Monday, December 5, 2011

Two Things That Don't Mix: Labor & Cellphones

I can't believe I didn't post for the entire month of November....if you missed me I apologize I've been fake busy.

At any rate we are coming to the close of 2011 when most people find out if they got knocked up from the beginning of cuffing season.  So if you've got a little monster in the oven then you've also got some time to prepare for the inevitable labor process.

Rule # 1: Have your hospital bag packed about 1 week before your due date
Rule #2: Compile a support group and have it arranged for them to be at the hospital with you for your delivery.
Rule #3: Don't forget the carseat.
Rule #4:  DO NOT let anyone take a picture of you while you're rubbing your phone waiting for your bundle of joy to arrive, or else you will end up on here.
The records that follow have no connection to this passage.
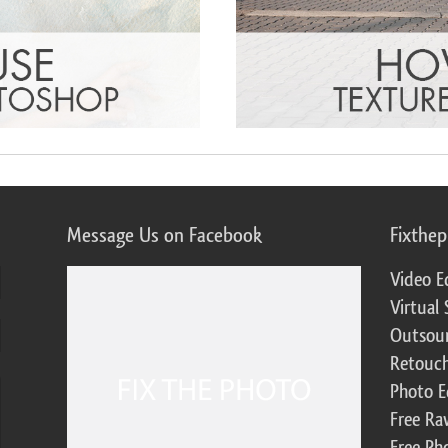
Message Us on Facebook
Fixthe
Video E
Virtual 
Outsour
Retouch
Photo E
Free Ra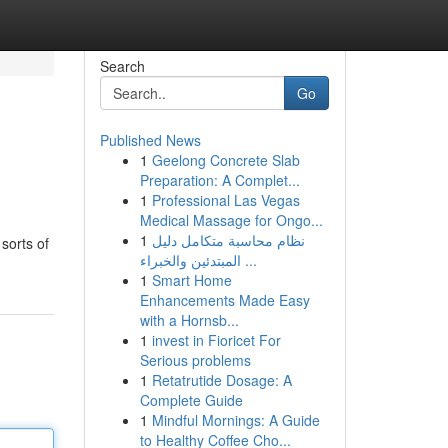
Search
Go
Published News
1
Geelong Concrete Slab
Preparation: A Complet...
1
Professional Las Vegas
Medical Massage for Ongo...
1
نظام محاسبة متكامل دليل
sorts of
المبتدئين والخبراء ...
1
Smart Home
Enhancements Made Easy
with a Hornsb...
1
invest in Fioricet For
Serious problems
1
Retatrutide Dosage: A
Complete Guide
1
Mindful Mornings: A Guide
to Healthy Coffee Cho...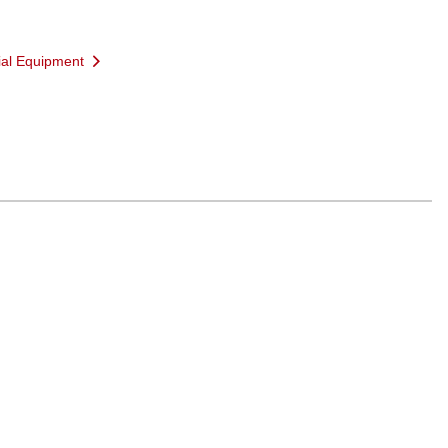
ial Equipment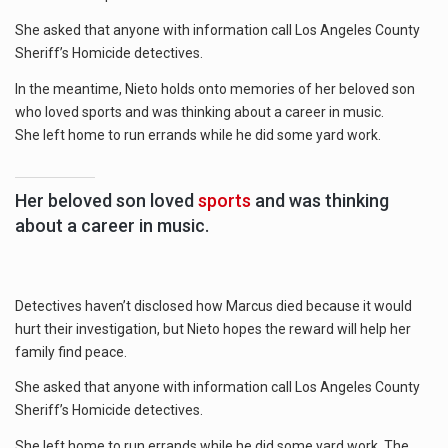
She asked that anyone with information call Los Angeles County
Sheriff’s Homicide detectives.
In the meantime, Nieto holds onto memories of her beloved son
who loved sports and was thinking about a career in music.
She left home to run errands while he did some yard work.
Her beloved son loved
sports
and was thinking
about a career in music.
Detectives haven’t disclosed how Marcus died because it would
hurt their investigation, but Nieto hopes the reward will help her
family find peace.
She asked that anyone with information call Los Angeles County
Sheriff’s Homicide detectives.
She left home to run errands while he did some yard work. The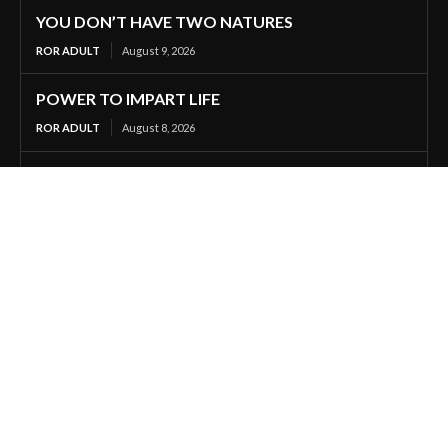
YOU DON’T HAVE TWO NATURES
ROR ADULT
August 9, 2026
POWER TO IMPART LIFE
ROR ADULT
August 8, 2026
Smh, she's got the look on her face like she's setting her fantasy football line-up.

 She gives no fucks

"Hold her real quick, I need to update my facebook friends"

Uhmmm excuse me Ma'am? They're giving you oxygen, put the phone down and concentrate on stabilizing your baby's heartbeat.

FUCK YOU HOMEGIRL! Do me a favor Nurse punch this bitch in the throat, and dont give her her baby. THANKS!

I've never been more unimpressed with white mothers.  Remember the days when new moms didn't miss a second of their baby's first precious moments of life? My have times have changed.  I hope this was helpful.


Friday, October 28, 2011

Halloween Crunch Time

Do you have a costume yet? I don't, and its officially....
 Halloween Crunch Time.
I decided to have today's post to be a short trip down memory lane and pull pictures from the personal archives. To save you some Sprite I left out the 2 halloweens when I was dressed as a Naughty Race Car Driver and A Dirty Pirate Hooker.  You're welcome.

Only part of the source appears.